== Task ==
Each line that includes the word "Frossenpind" should be copied from the records.

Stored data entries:
=== Section Start ===

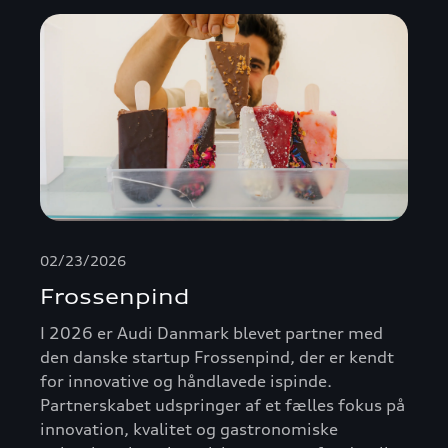
02/23/2026
Frossenpind
I 2026 er Audi Danmark blevet partner med
den danske startup Frossenpind, der er kendt
for innovative og håndlavede ispinde.
Partnerskabet udspringer af et fælles fokus på
innovation, kvalitet og gastronomiske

=== Section End ===

== Written response ==
Frossenpind
den danske startup Frossenpind, der er kendt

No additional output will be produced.